━━━━━ Source records
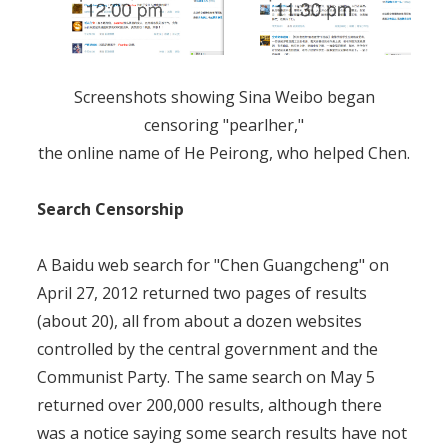
Screenshots showing Sina Weibo began
censoring "pearlher,"
the online name of He Peirong, who helped Chen.
Search Censorship
A Baidu web search for "Chen Guangcheng" on
April 27, 2012 returned two pages of results
(about 20), all from about a dozen websites
controlled by the central government and the
Communist Party. The same search on May 5
returned over 200,000 results, although there
was a notice saying some search results have not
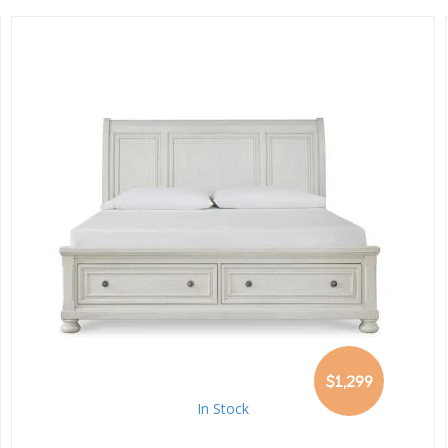
$1,299
In Stock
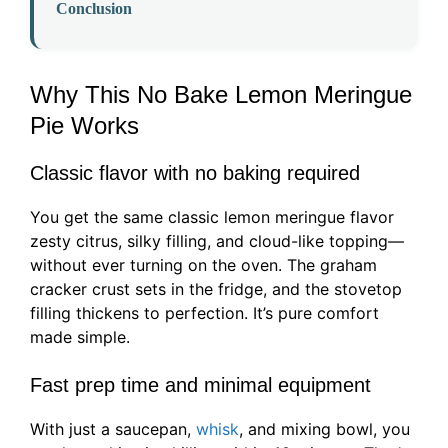
Conclusion
Why This No Bake Lemon Meringue
Pie Works
Classic flavor with no baking required
You get the same classic lemon meringue flavor
zesty citrus, silky filling, and cloud-like topping—
without ever turning on the oven. The graham
cracker crust sets in the fridge, and the stovetop
filling thickens to perfection. It’s pure comfort
made simple.
Fast prep time and minimal equipment
With just a saucepan,
whisk
, and mixing bowl, you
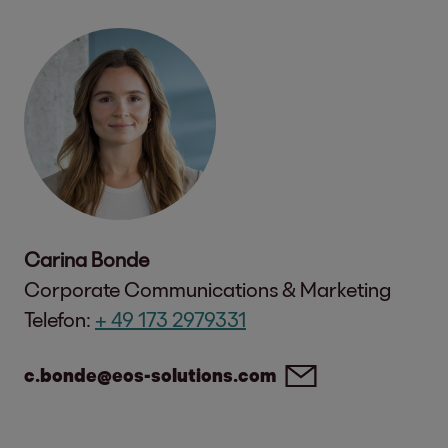
Carina Bonde
Corporate Communications & Marketing
Telefon:
+ 49 173 2979331
c.bonde@eos-solutions.com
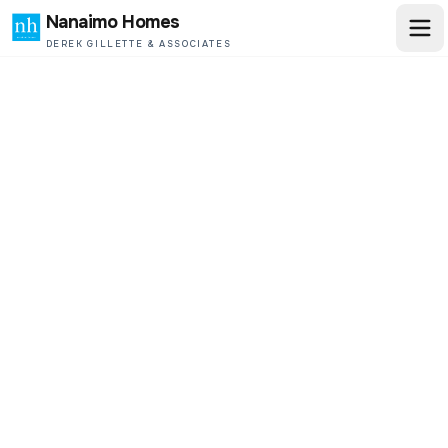
Nanaimo Homes
DEREK GILLETTE & ASSOCIATES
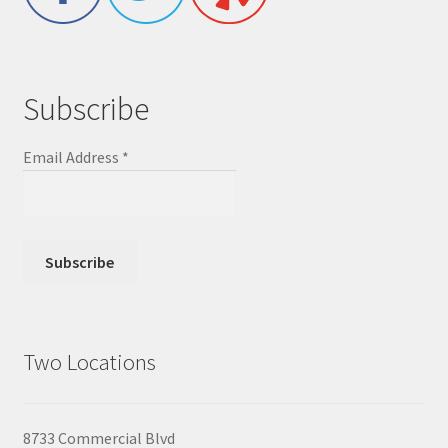
Subscribe
Email Address
*
Two Locations
8733 Commercial Blvd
━━━━━━━━━━
Exercise objective -
Make a list of all lines in the data that contain "flavor".

Output for this exercise -
Classic flavor with no baking required
You get the same classic lemon meringue flavor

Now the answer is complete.